▶ WHAT THE TASK REQUIRES: Of the entries below, restate word for word only the section that runs from the line with "You are a GUI agent. The screenshot is 828×2576." to the line with "Colorlib (623, 2424)", counting both ends.

Saved data entries
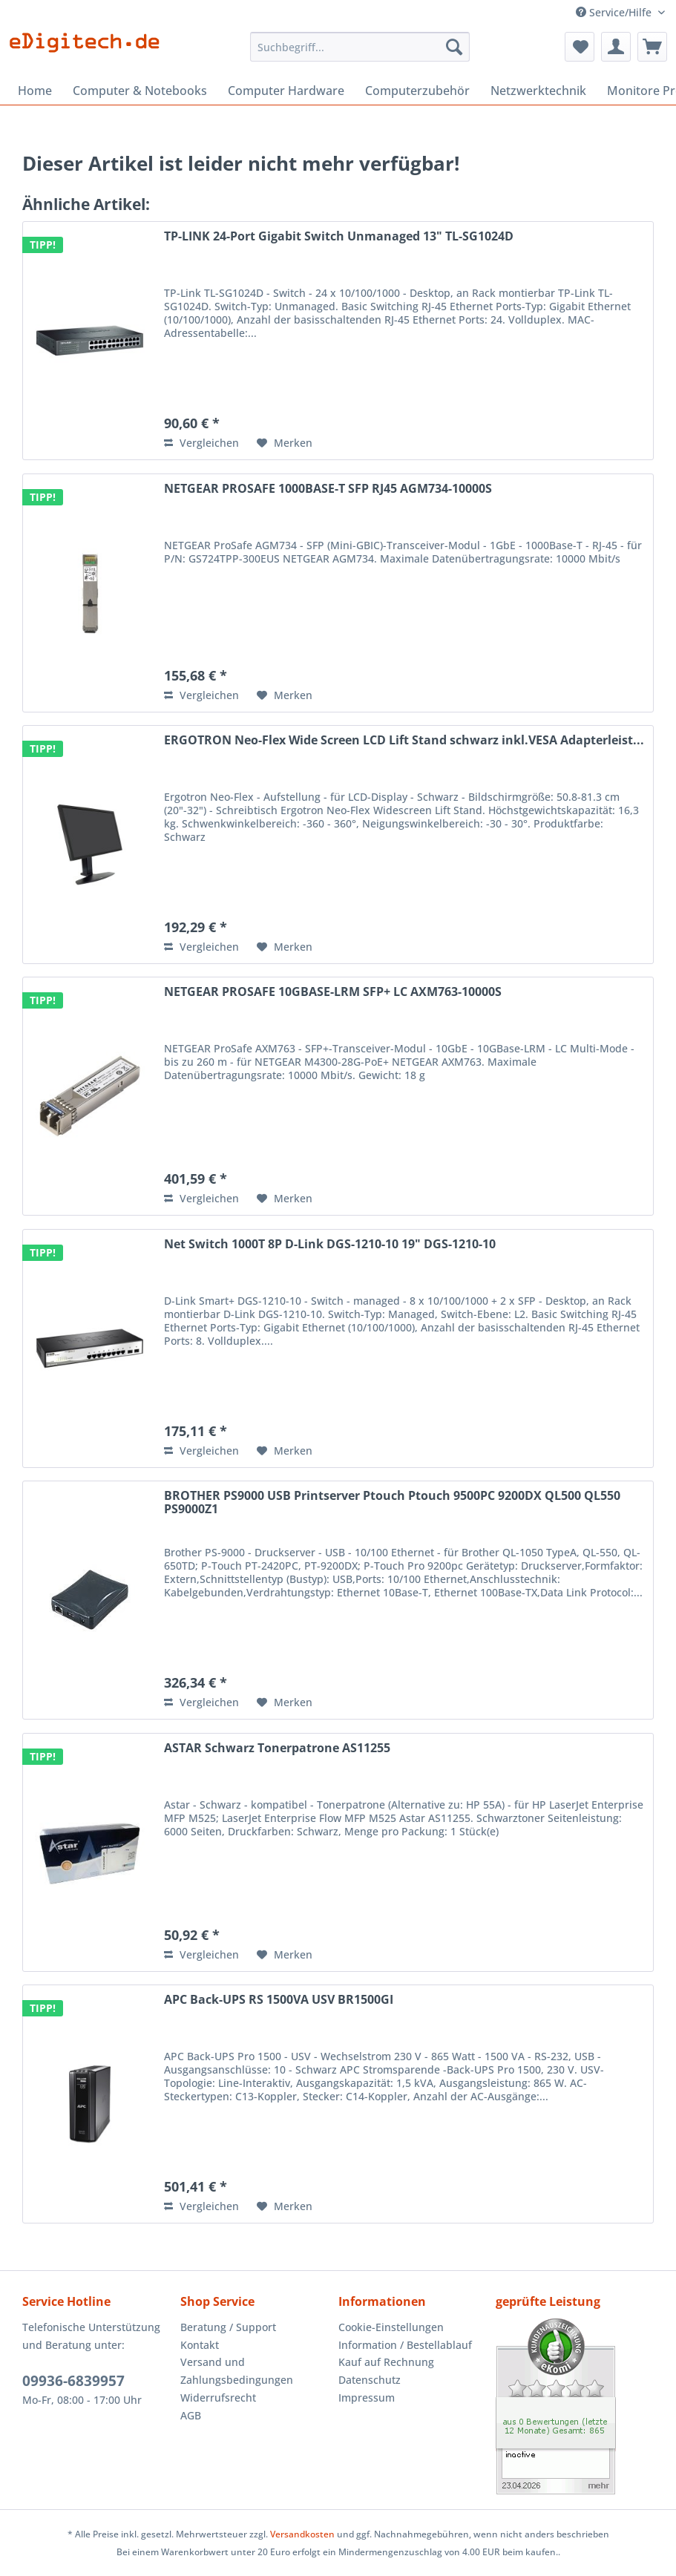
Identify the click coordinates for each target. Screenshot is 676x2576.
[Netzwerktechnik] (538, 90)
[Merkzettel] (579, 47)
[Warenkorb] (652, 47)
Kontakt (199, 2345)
--
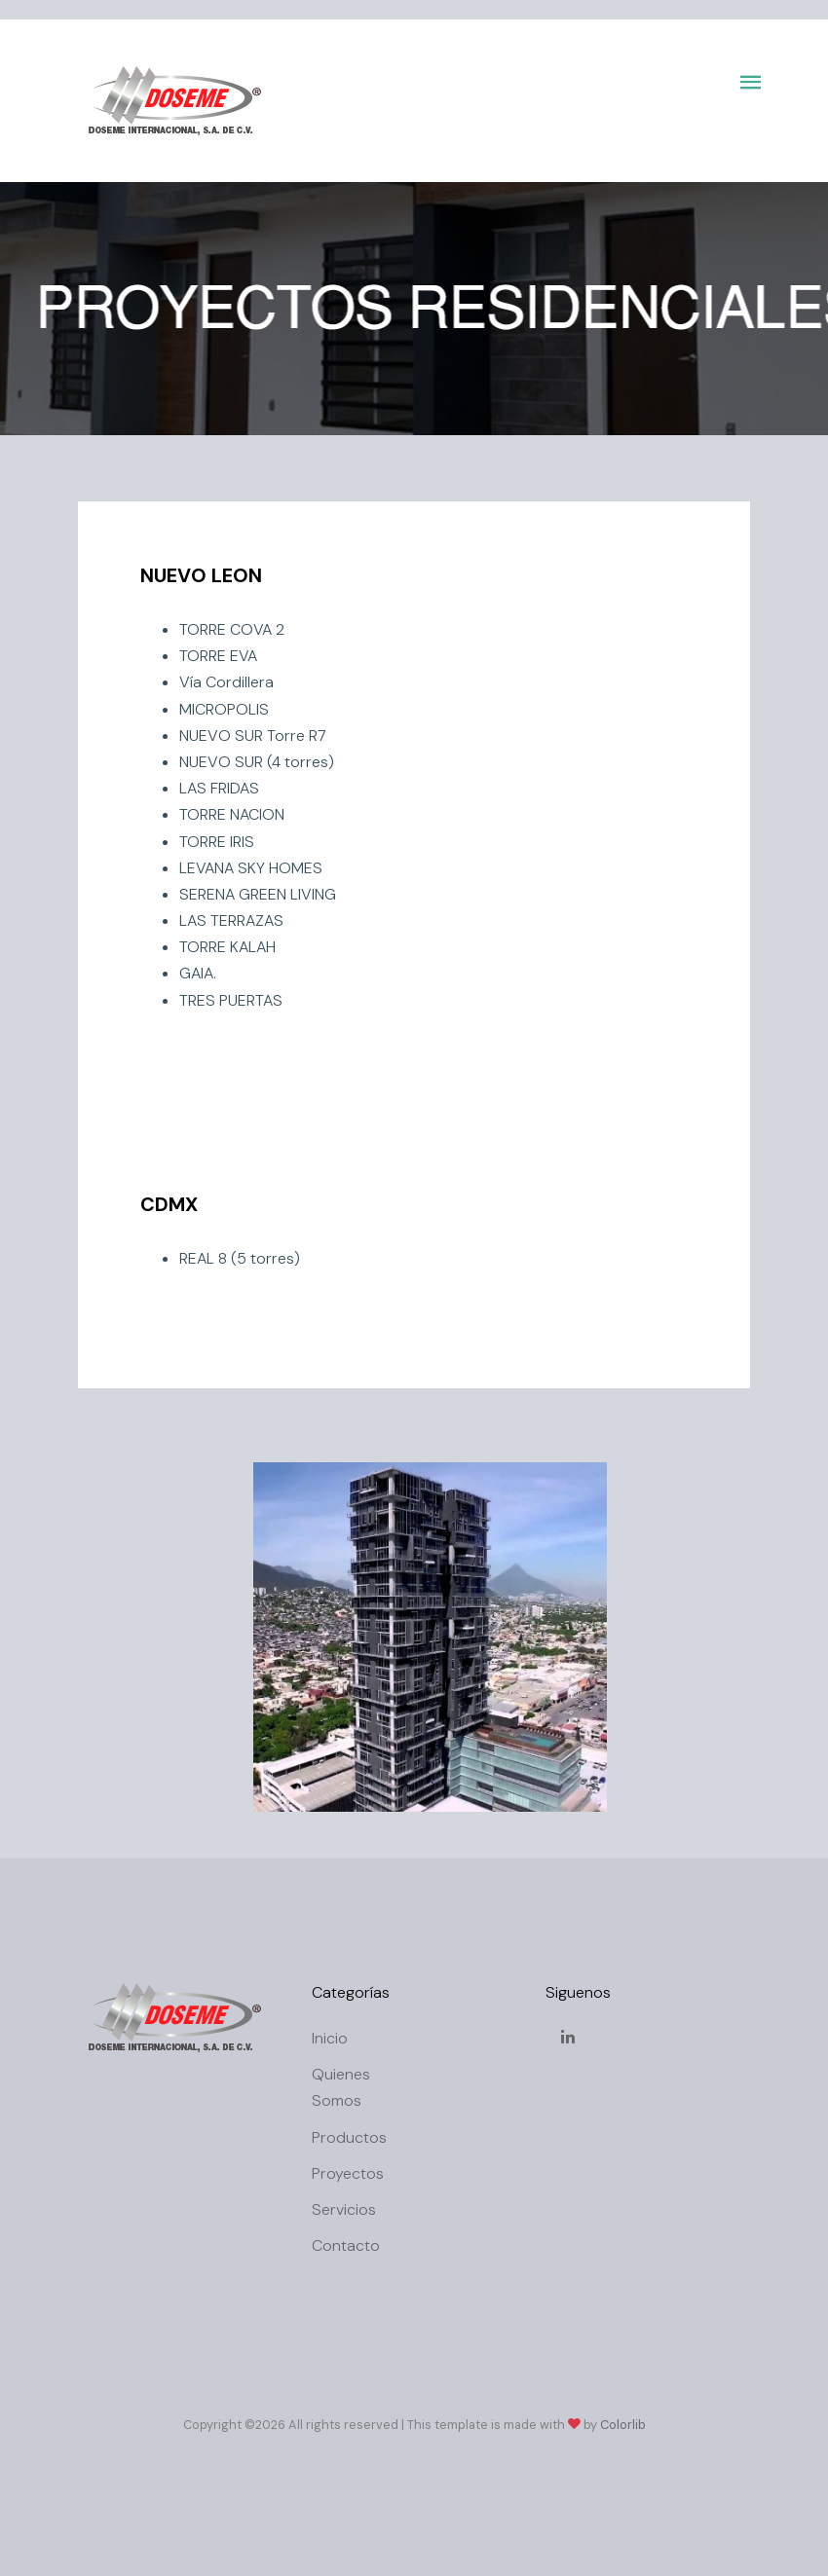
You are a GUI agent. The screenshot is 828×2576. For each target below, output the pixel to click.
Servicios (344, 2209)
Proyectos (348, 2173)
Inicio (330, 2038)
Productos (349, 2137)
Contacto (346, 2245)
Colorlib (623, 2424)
* * *
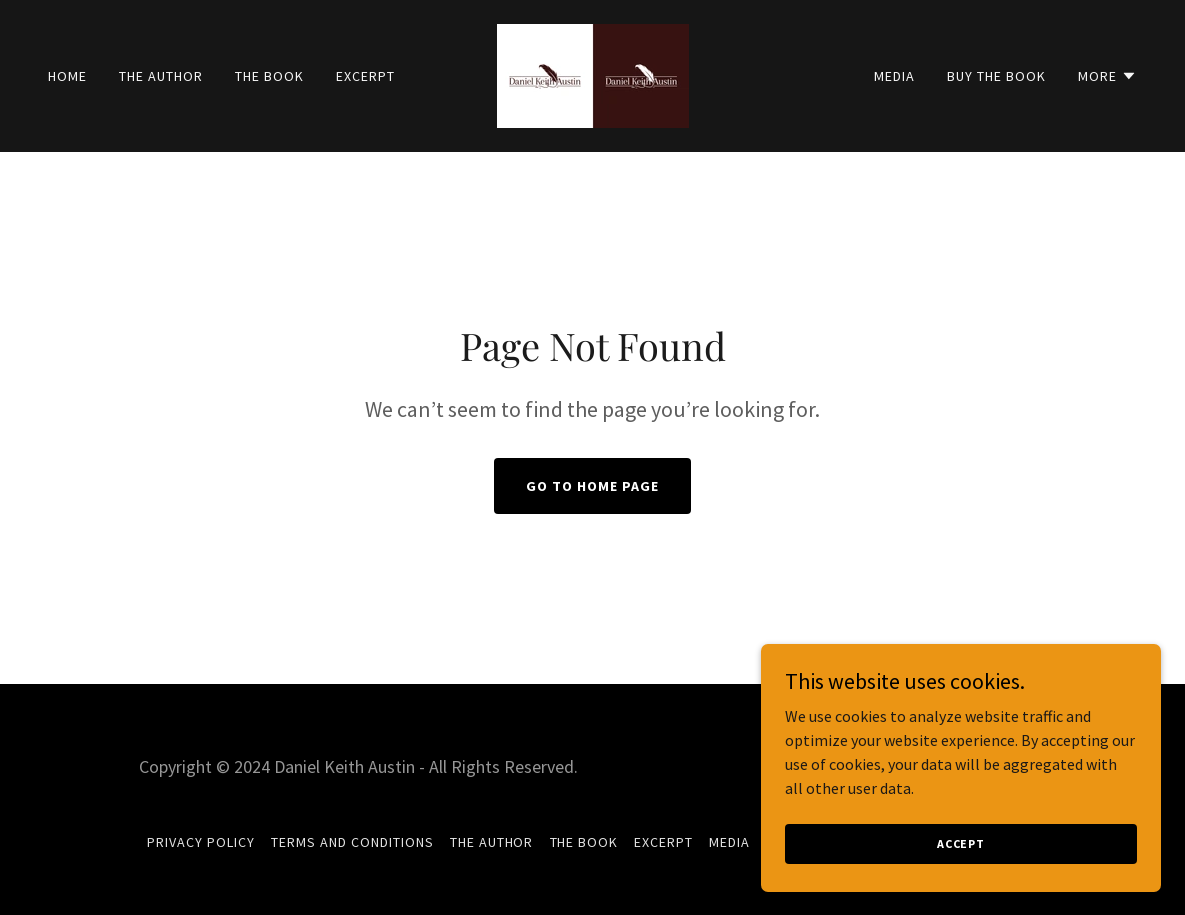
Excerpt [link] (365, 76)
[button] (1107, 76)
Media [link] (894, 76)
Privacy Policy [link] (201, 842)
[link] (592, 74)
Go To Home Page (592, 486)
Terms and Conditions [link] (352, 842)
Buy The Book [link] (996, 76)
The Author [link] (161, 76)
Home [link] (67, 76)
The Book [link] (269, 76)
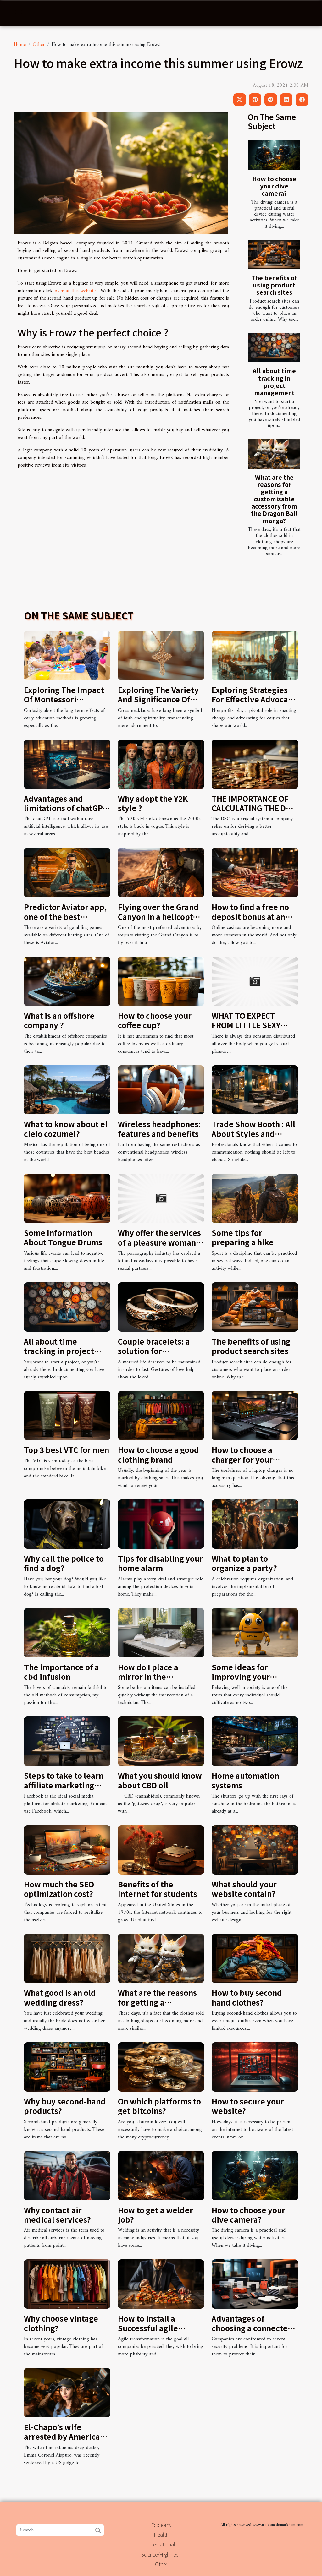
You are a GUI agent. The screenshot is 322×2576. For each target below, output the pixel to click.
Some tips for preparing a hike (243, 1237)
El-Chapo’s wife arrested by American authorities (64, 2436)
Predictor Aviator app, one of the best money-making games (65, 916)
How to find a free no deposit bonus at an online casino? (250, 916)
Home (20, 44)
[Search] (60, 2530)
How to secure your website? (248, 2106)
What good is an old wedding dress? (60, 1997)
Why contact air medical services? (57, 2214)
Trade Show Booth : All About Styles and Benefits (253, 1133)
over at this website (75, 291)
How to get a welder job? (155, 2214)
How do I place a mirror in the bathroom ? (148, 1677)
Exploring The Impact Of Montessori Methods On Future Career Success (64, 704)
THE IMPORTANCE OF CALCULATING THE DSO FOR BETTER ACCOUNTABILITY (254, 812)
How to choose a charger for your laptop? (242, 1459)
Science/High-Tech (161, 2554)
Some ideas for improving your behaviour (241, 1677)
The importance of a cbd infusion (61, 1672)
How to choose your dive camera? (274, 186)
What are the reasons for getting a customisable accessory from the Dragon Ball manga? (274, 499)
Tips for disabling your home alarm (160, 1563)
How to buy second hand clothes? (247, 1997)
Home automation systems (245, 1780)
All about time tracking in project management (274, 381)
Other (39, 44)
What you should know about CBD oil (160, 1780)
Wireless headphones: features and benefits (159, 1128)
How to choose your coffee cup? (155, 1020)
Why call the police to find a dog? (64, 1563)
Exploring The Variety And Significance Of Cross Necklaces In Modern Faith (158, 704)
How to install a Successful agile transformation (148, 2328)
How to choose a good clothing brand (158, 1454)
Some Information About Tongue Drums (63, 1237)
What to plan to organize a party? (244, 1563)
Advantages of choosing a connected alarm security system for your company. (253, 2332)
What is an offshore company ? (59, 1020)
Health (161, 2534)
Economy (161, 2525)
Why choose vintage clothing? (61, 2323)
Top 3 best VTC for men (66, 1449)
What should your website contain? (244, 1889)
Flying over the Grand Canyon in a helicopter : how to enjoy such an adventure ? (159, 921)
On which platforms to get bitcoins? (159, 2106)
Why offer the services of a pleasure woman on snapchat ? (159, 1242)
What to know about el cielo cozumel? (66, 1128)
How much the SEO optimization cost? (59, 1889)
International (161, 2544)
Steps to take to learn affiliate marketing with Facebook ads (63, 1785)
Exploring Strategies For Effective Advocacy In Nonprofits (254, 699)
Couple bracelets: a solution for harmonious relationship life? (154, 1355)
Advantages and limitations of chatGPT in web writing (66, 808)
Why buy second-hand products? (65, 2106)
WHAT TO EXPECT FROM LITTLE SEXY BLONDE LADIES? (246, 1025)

▶ WRITTEN ANSWER:
You are a GUI agent. The screenshot is 828×2576. For each target below, output the pixel to click.
Servicios (344, 2209)
Proyectos (348, 2173)
Inicio (330, 2038)
Productos (349, 2137)
Contacto (346, 2245)
Colorlib (623, 2424)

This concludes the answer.